What is required: Your task is to repeat the entries word for word while leaving out the pictures.

Records provided:
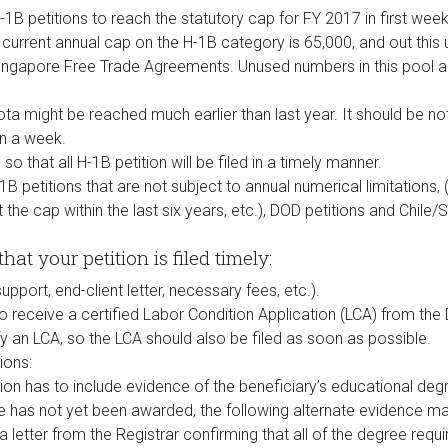
1B petitions to reach the statutory cap for FY 2017 in first week 
e current annual cap on the H-1B category is 65,000, and out this 
Singapore Free Trade Agreements. Unused numbers in this pool a
ota might be reached much earlier than last year. It should be n
in a week.
so that all H-1B petition will be filed in a timely manner.
B petitions that are not subject to annual numerical limitations
the cap within the last six years, etc.), DOD petitions and Chile
hat your petition is filed timely:
pport, end-client letter, necessary fees, etc.).
to receive a certified Labor Condition Application (LCA) from the
y an LCA, so the LCA should also be filed as soon as possible.
ions:
tion has to include evidence of the beneficiary’s educational degre
e has not yet been awarded, the following alternate evidence m
 a letter from the Registrar confirming that all of the degree req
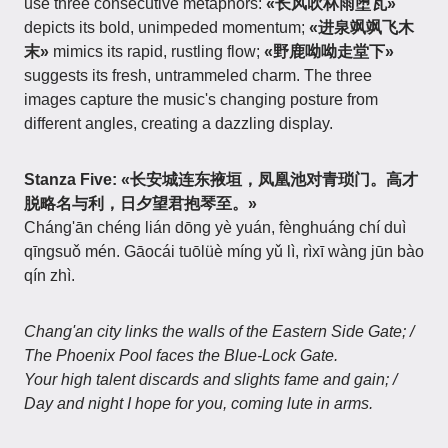
use three consecutive metaphors:
«长风吹林雨堕瓦»
depicts its bold, unimpeded momentum;
«进泉飒飒飞木
末»
mimics its rapid, rustling flow;
«野鹿呦呦走堂下»
suggests its fresh, untrammeled charm. The three
images capture the music's changing posture from
different angles, creating a dazzling display.
Stanza Five:
«长安城连东掖垣，凤凰池对青琐门。高才
脱略名与利，日夕望君抱琴至。»
Cháng'ān chéng lián dōng yè yuán, fènghuáng chí duì
qīngsuǒ mén. Gāocái tuōlüè míng yǔ lì, rìxī wàng jūn bào
qín zhì.
Chang'an city links the walls of the Eastern Side Gate; /
The Phoenix Pool faces the Blue-Lock Gate.
Your high talent discards and slights fame and gain; /
Day and night I hope for you, coming lute in arms.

Written answer:
1B petitions to reach the statutory cap for FY 2017 in first week 
e current annual cap on the H-1B category is 65,000, and out this 
Singapore Free Trade Agreements. Unused numbers in this pool a
ota might be reached much earlier than last year. It should be n
in a week.
so that all H-1B petition will be filed in a timely manner.
B petitions that are not subject to annual numerical limitations
the cap within the last six years, etc.), DOD petitions and Chile
hat your petition is filed timely:
pport, end-client letter, necessary fees, etc.).
to receive a certified Labor Condition Application (LCA) from the
y an LCA, so the LCA should also be filed as soon as possible.
ions:
tion has to include evidence of the beneficiary’s educational degre
e has not yet been awarded, the following alternate evidence m
 a letter from the Registrar confirming that all of the degree req
use three consecutive metaphors:
«长风吹林雨堕瓦»
depicts its bold, unimpeded momentum;
«进泉飒飒飞木
末»
mimics its rapid, rustling flow;
«野鹿呦呦走堂下»
suggests its fresh, untrammeled charm. The three
images capture the music's changing posture from
different angles, creating a dazzling display.
Stanza Five:
«长安城连东掖垣，凤凰池对青琐门。高才
脱略名与利，日夕望君抱琴至。»
Cháng'ān chéng lián dōng yè yuán, fènghuáng chí duì
qīngsuǒ mén. Gāocái tuōlüè míng yǔ lì, rìxī wàng jūn bào
qín zhì.
Chang'an city links the walls of the Eastern Side Gate; /
The Phoenix Pool faces the Blue-Lock Gate.
Your high talent discards and slights fame and gain; /
Day and night I hope for you, coming lute in arms.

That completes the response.